DATA SHOWN START

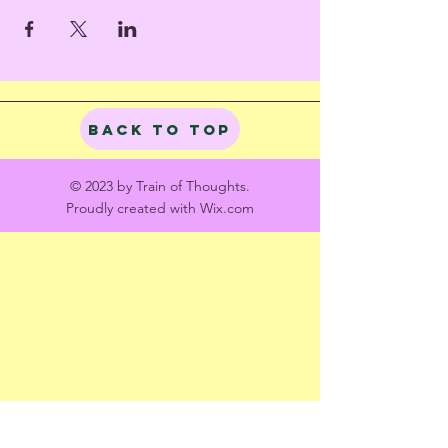
Back to Top
© 2023 by Train of Thoughts.
Proudly created with
Wix.com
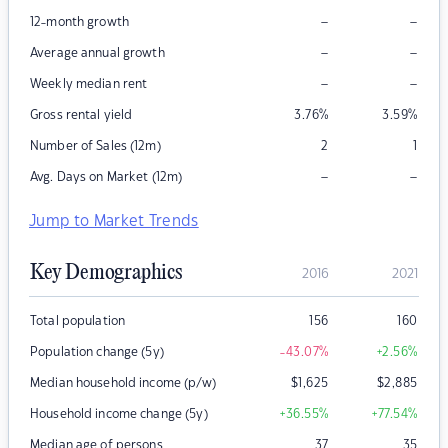
–
–
12-month growth
–
–
Average annual growth
–
–
Weekly median rent
Gross rental yield
3.76
%
3.59
%
Number of Sales (12m)
2
1
–
–
Avg. Days on Market (12m)
Jump to Market Trends
Key Demographics
2016
2021
Total population
156
160
Population change (5y)
-43.07
%
+2.56
%
Median household income (p/w)
$
1,625
$
2,885
Household income change (5y)
+36.55
%
+77.54
%
Median age of persons
37
35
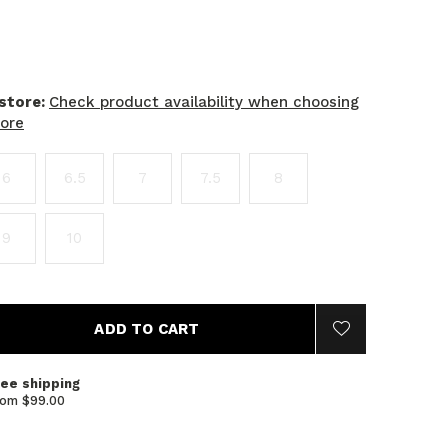
 store:
Check product availability when choosing
tore
6
6.5
7
7.5
8
9
10
ADD TO CART
ree shipping
rom $99.00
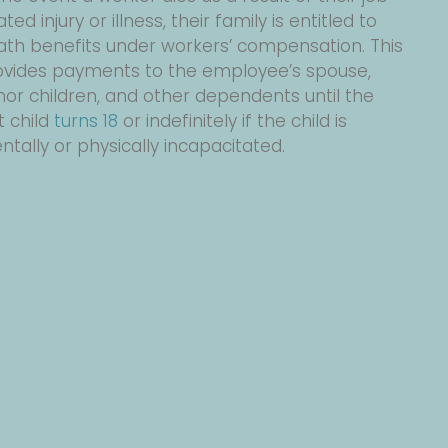
ated injury or illness, their family is entitled to
ath benefits under workers’ compensation. This
ovides payments to the employee’s spouse,
or children, and other dependents until the
t child
turns 18
or indefinitely if the child is
tally or physically incapacitated.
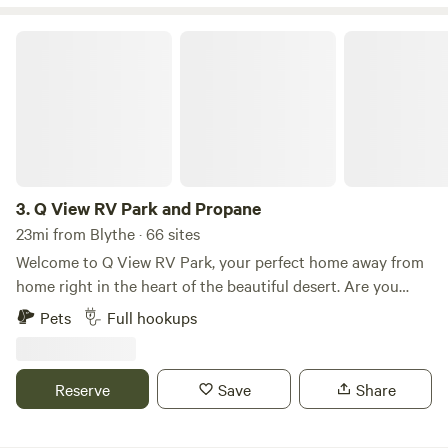
Q View RV Park and Propane
3.
Q View RV Park and Propane
23mi from Blythe · 66 sites
Welcome to Q View RV Park, your perfect home away from
home right in the heart of the beautiful desert. Are you
looking for a comfortable and friendly place to unwind
Pets
Full hookups
while enjoying stunning views of valley and mountain
ranges? Our RV sites are available for daily, weekly, or
monthly stays, accommodating all your travel needs. With
Reserve
Save
Share
showers, laundry facilities, lots of communal space, and a
pet-friendly environment, you can relax and feel right at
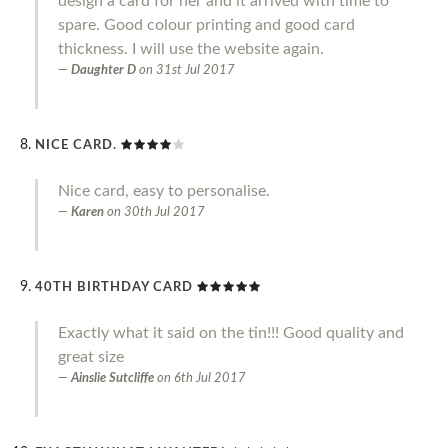
design a card for her and it arrived with time to
spare. Good colour printing and good card
thickness. I will use the website again.
Daughter D
on
31st Jul 2017
NICE CARD.
Nice card, easy to personalise.
Karen
on
30th Jul 2017
40TH BIRTHDAY CARD
Exactly what it said on the tin!!! Good quality and
great size
Ainslie Sutcliffe
on
6th Jul 2017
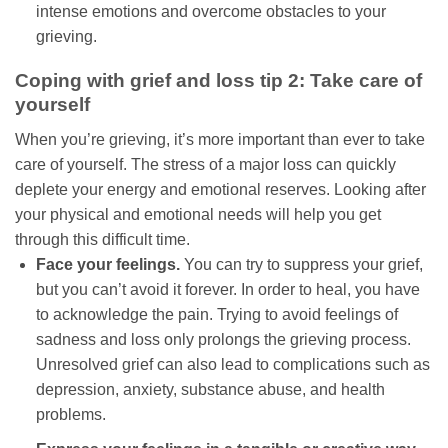
intense emotions and overcome obstacles to your
grieving.
Coping with grief and loss tip 2: Take care of
yourself
When you’re grieving, it’s more important than ever to take
care of yourself. The stress of a major loss can quickly
deplete your energy and emotional reserves. Looking after
your physical and emotional needs will help you get
through this difficult time.
Face your feelings.
You can try to suppress your grief,
but you can’t avoid it forever. In order to heal, you have
to acknowledge the pain. Trying to avoid feelings of
sadness and loss only prolongs the grieving process.
Unresolved grief can also lead to complications such as
depression, anxiety, substance abuse, and health
problems.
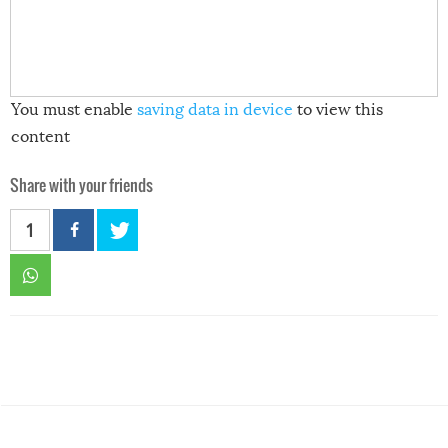
You must enable
saving data in device
to view this
content
Share with your friends
1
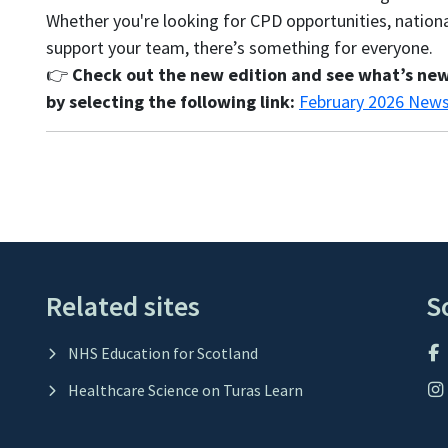
Whether you're looking for CPD opportunities, nation
support your team, there’s something for everyone.
👉
Check out the new edition and see what’s new
by selecting the following link:
February 2026 News
Related sites
S
NHS Education for Scotland
Healthcare Science on Turas Learn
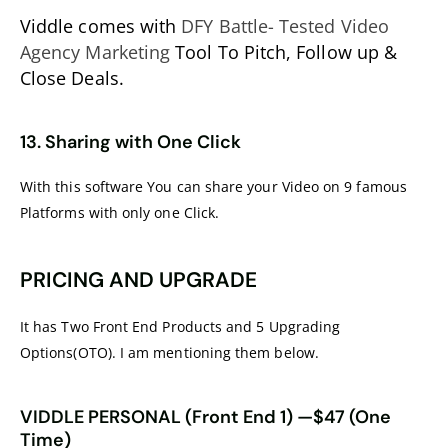
Viddle comes with
DFY Battle- Tested Video
Agency Marketing
Tool To Pitch, Follow up &
Close Deals.
13. Sharing with One Click
With this software You can share your Video on 9 famous
Platforms with only one Click.
PRICING AND UPGRADE
It has Two Front End Products and 5 Upgrading
Options(OTO). I am mentioning them below.
VIDDLE PERSONAL (Front End 1) —$47 (One
Time)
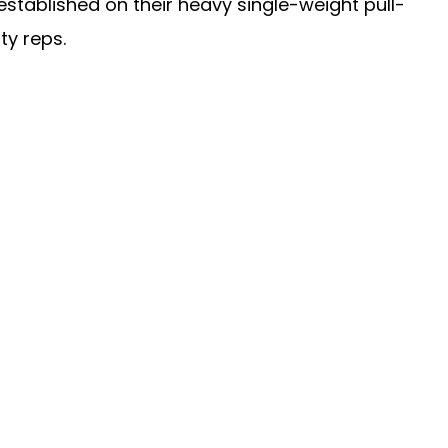
 established on their heavy single-weight pull-
ty reps.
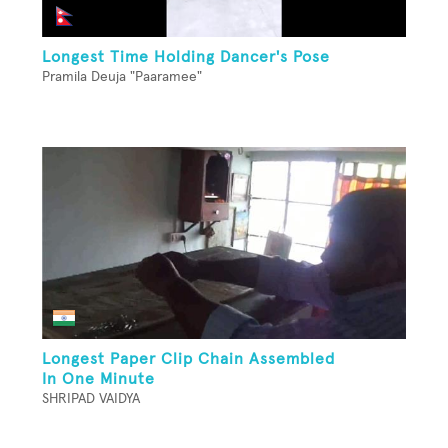
Longest Time Holding Dancer's Pose
Pramila Deuja "Paaramee"
Longest Paper Clip Chain Assembled
In One Minute
SHRIPAD VAIDYA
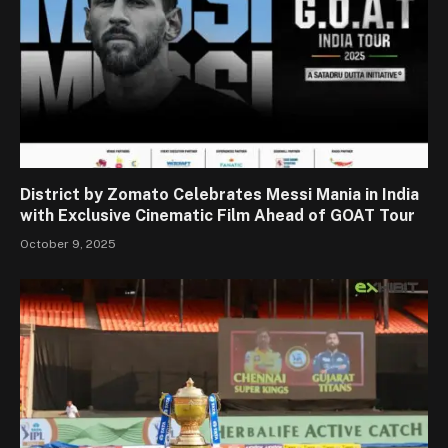
District by Zomato Celebrates Messi Mania in India
with Exclusive Cinematic Film Ahead of GOAT Tour
October 9, 2025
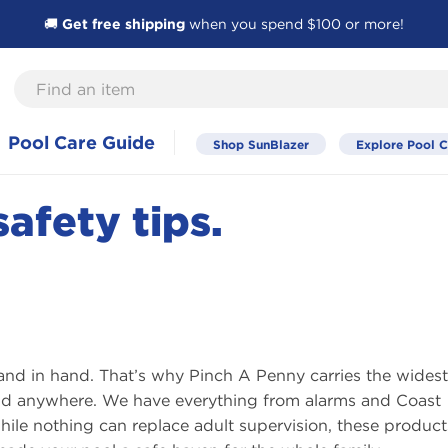
🚚
Get free shipping
when you spend $100 or more!
Find
an
item
Pool Care Guide
Shop SunBlazer
Explore Pool C
afety tips.
and in hand. That’s why Pinch A Penny carries the widest
find anywhere. We have everything from alarms and Coast
ile nothing can replace adult supervision, these products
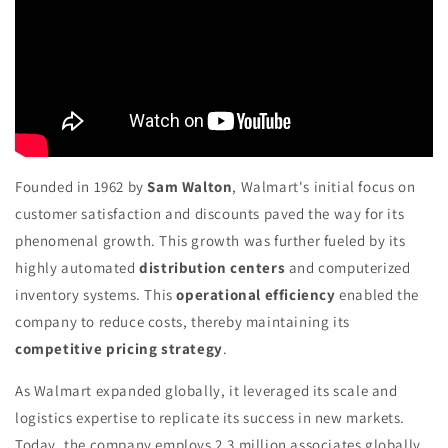
Founded in 1962 by
Sam Walton
, Walmart's initial focus on
customer satisfaction and discounts paved the way for its
phenomenal growth. This growth was further fueled by its
highly automated
distribution centers
and computerized
inventory systems. This
operational efficiency
enabled the
company to reduce costs, thereby maintaining its
competitive pricing strategy
.
As Walmart expanded globally, it leveraged its scale and
logistics expertise to replicate its success in new markets.
Today, the company employs 2.3 million associates globally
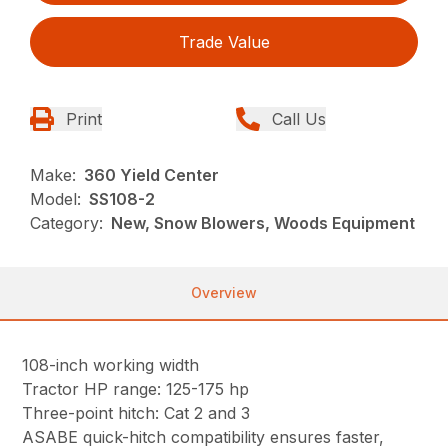
Trade Value
Print
Call Us
Make:
360 Yield Center
Model:
SS108-2
Category:
New, Snow Blowers, Woods Equipment
Overview
108-inch working width
Tractor HP range: 125-175 hp
Three-point hitch: Cat 2 and 3
ASABE quick-hitch compatibility ensures faster,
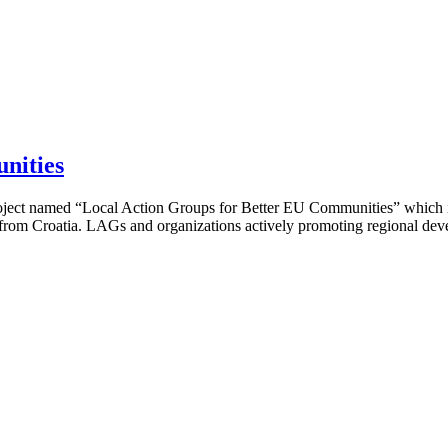
nities
project named “Local Action Groups for Better EU Communities” which 
 from Croatia. LAGs and organizations actively promoting regional deve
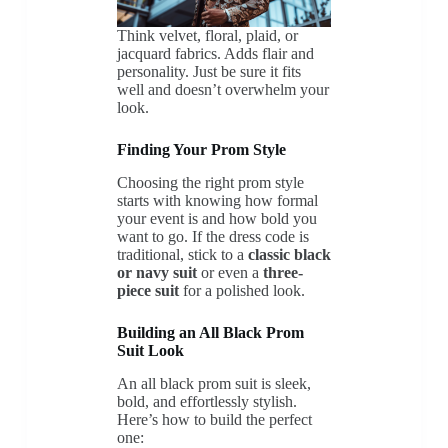
Think velvet, floral, plaid, or
jacquard fabrics. Adds flair and
personality. Just be sure it fits
well and doesn’t overwhelm your
look.
Finding Your Prom Style
Choosing the right prom style
starts with knowing how formal
your event is and how bold you
want to go. If the dress code is
traditional, stick to a
classic black
or navy suit
or even a
three-
piece suit
for a polished look.
Building an All Black Prom
Suit Look
An all black prom suit is sleek,
bold, and effortlessly stylish.
Here’s how to build the perfect
one:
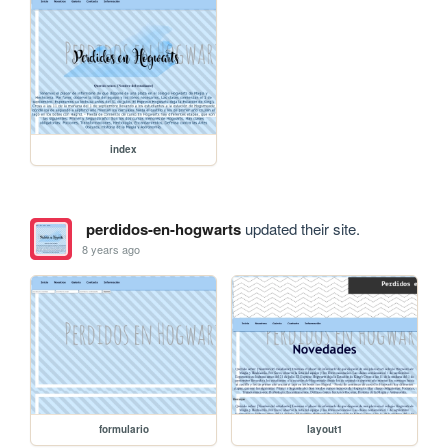
index
perdidos-en-hogwarts
updated their site.
8 years ago
formulario
layout1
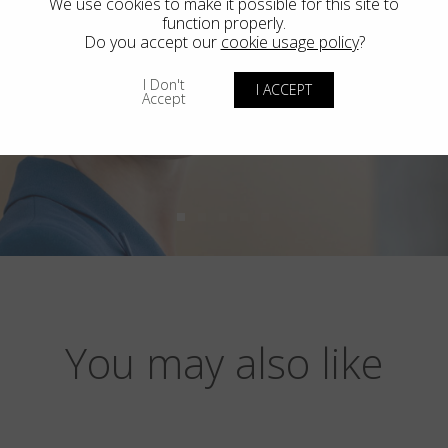
We use cookies to make it possible for this site to
function properly.
Do you accept our
cookie usage policy
?
I Don't
I ACCEPT
Accept
You may also like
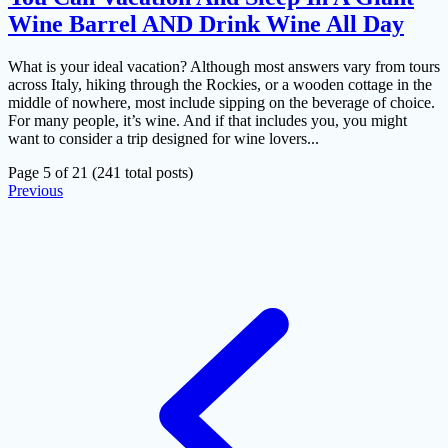
Wine Barrel AND Drink Wine All Day
What is your ideal vacation? Although most answers vary from tours
across Italy, hiking through the Rockies, or a wooden cottage in the
middle of nowhere, most include sipping on the beverage of choice.
For many people, it’s wine. And if that includes you, you might
want to consider a trip designed for wine lovers...
Page 5 of 21 (241 total posts)
Previous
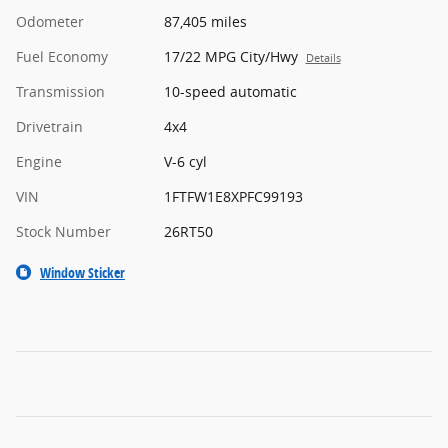
Odometer
87,405 miles
Fuel Economy
17/22 MPG City/Hwy
Details
Transmission
10-speed automatic
Drivetrain
4x4
Engine
V-6 cyl
VIN
1FTFW1E8XPFC99193
Stock Number
26RT50
Window Sticker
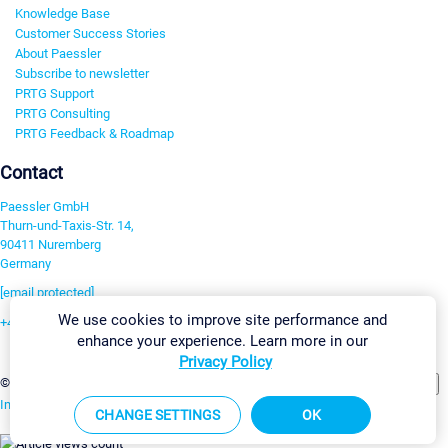
Knowledge Base
Customer Success Stories
About Paessler
Subscribe to newsletter
PRTG Support
PRTG Consulting
PRTG Feedback & Roadmap
Contact
Paessler GmbH
Thurn-und-Taxis-Str. 14,
90411 Nuremberg
Germany
[email protected]
We use cookies to improve site performance and
+49 911 93775-0
enhance your experience. Learn more in our
Contact us
Privacy Policy
Change Settings
©2026 Paessler GmbH
Terms & Conditions
Privacy Policy
Imprint
Report Vulnerability
Download & Install
Sitemap
CHANGE SETTINGS
OK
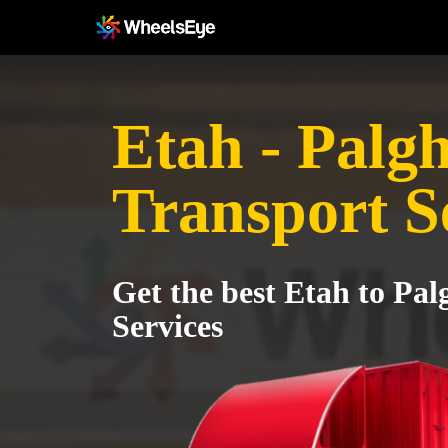
Etah - Palg
Transport S
Get the best Etah to Pa
Services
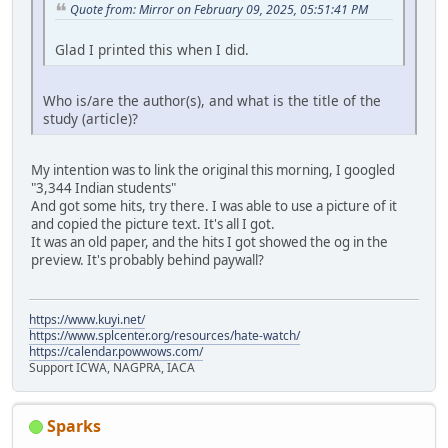
Quote from: Mirror on February 09, 2025, 05:51:41 PM
Glad I printed this when I did.
Who is/are the author(s), and what is the title of the
study (article)?
My intention was to link the original this morning, I googled
"3,344 Indian students"
And got some hits, try there. I was able to use a picture of it
and copied the picture text. It's all I got.
It was an old paper, and the hits I got showed the og in the
preview. It's probably behind paywall?
https://www.kuyi.net/
https://www.splcenter.org/resources/hate-watch/
https://calendar.powwows.com/
Support ICWA, NAGPRA, IACA
Sparks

DATA SHOWN END

→ **WHAT THE TASK REQUIRES**:
Where a picture appears in the records above, omit it, and transcribe exactly the stretch of lines from the one with "tally or physically incapacitated." through the one with "while enjoying stunning".

→ **RESULT OF THE TASK**:
tally or physically incapacitated.
Q View RV Park and Propane
3.
Q View RV Park and Propane
23mi from Blythe · 66 sites
Welcome to Q View RV Park, your perfect home away from
home right in the heart of the beautiful desert. Are you
looking for a comfortable and friendly place to unwind
Pets
Full hookups
while enjoying stunning views of valley and mountain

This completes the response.